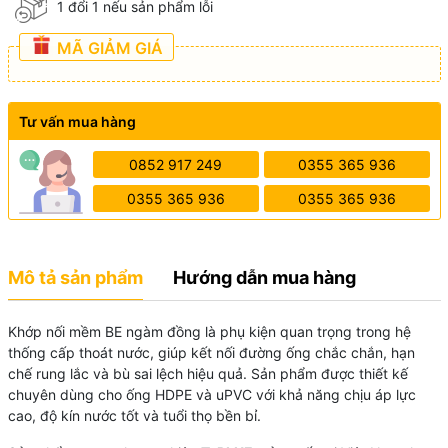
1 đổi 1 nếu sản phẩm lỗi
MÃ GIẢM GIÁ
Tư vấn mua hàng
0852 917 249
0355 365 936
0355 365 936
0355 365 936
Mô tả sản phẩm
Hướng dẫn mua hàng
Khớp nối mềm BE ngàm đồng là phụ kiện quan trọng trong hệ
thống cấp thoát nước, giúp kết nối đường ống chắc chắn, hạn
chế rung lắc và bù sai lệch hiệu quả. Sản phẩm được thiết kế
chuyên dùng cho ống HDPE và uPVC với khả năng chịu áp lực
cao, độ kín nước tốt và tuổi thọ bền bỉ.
* * *
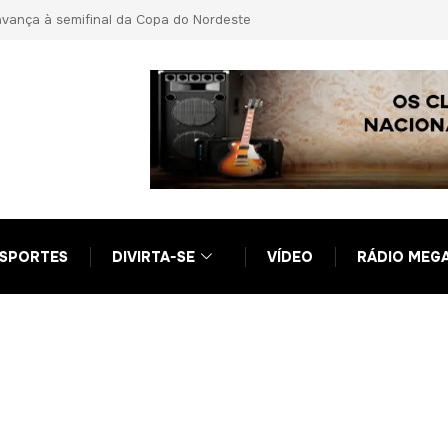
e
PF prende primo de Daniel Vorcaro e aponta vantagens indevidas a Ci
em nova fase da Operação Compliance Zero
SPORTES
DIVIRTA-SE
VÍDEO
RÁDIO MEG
==
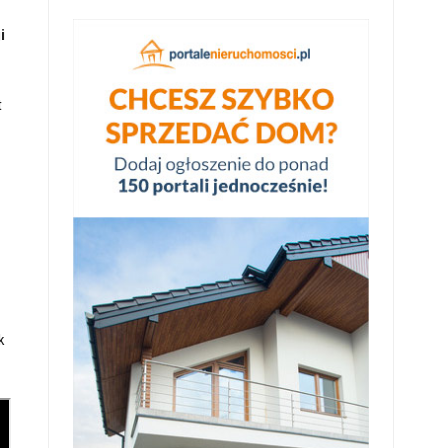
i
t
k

*Task goal*:
Could you return exactly the stretch of the data above that starts at the line with "1 đổi 1 nếu sản phẩm lỗi" and ends at the line with "cao, độ kín nước tốt và tuổi thọ bền bỉ.", both lines included?

*Result of the task*:
1 đổi 1 nếu sản phẩm lỗi
MÃ GIẢM GIÁ
Tư vấn mua hàng
0852 917 249
0355 365 936
0355 365 936
0355 365 936
Mô tả sản phẩm
Hướng dẫn mua hàng
Khớp nối mềm BE ngàm đồng là phụ kiện quan trọng trong hệ
thống cấp thoát nước, giúp kết nối đường ống chắc chắn, hạn
chế rung lắc và bù sai lệch hiệu quả. Sản phẩm được thiết kế
chuyên dùng cho ống HDPE và uPVC với khả năng chịu áp lực
cao, độ kín nước tốt và tuổi thọ bền bỉ.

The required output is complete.